Yuvarlak Masa Toplantısı’nda genel amaçlı makine üreticileri ile sanayi ve inşaat makineleri imalat sanayi temsilcileri, genel sanayinin sorunlarını ve sektörel sorunları dile getirerek, çözüm önerilerini sıraladılar.

Erol Metal Yönetim Kurulu Üyesi Halit Erol:
Türkiye’nin tamamı cazibe merkezi kapsamında desteklenmeli

Biz metale form veren işler yapıyoruz. Ağırlıklı olarak makine, inşaat ve savunma sanayii sektörlerinde faaliyet gösteriyoruz. Bunun dışında da 7 yıldır da güneş enerjisi sektöründe faaliyet gösteriyoruz. Ankara ve İstanbul’da iki üretim tesisimiz var.
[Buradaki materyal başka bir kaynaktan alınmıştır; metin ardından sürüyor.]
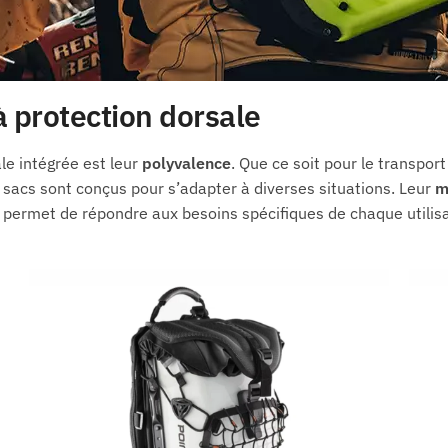
à protection dorsale
le intégrée est leur
polyvalence
. Que ce soit pour le transpor
sacs sont conçus pour s’adapter à diverses situations. Leur
m
, permet de répondre aux besoins spécifiques de chaque utilisa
Ben öncelikle KGF desteklerinin devam ettirilmesi gerektiğini düşünüyorum. Gerçekten bütün sektörlerin bu yönde bir beklentisi var. O beklentileri karşılanması halinde üretimin önünün açılacağını öngörüyorum. KGF’nin birinci ve ikinci dilimlerinde kullandırılan krediler koşullar gereği tam anlamıyla yatırıma yönlendirilemedi. Firmaların bir kısmı mevcut borçlarını kapattı. Bankalarda riskleri yüksek olanlar, devlet garantörlüğünde bunları giderdi. Bu aşamada biraz da bankaların önemli bir kısmı kendisini korudu. Sonuç olarak sanayicinin elinde işletmesini devam ettirecek çok fazla kaynak kalmadı.

Bu yılın başlarında Doğu ve Güneydoğu Anadolu bölgesindeki 23 ilde uygulanması öngörülen Cazibe Merkezleri Programı’nın tanıtımı yapıldı. Bence cazibe merkezleri bu 23 ille sınırlandırılmayıp, bütün illerdeki sanayicileri kapsamalıdır. Yani biz İçanadolu’da faaliyet gösteren sanayiciler de bundan yararlanmalıdır.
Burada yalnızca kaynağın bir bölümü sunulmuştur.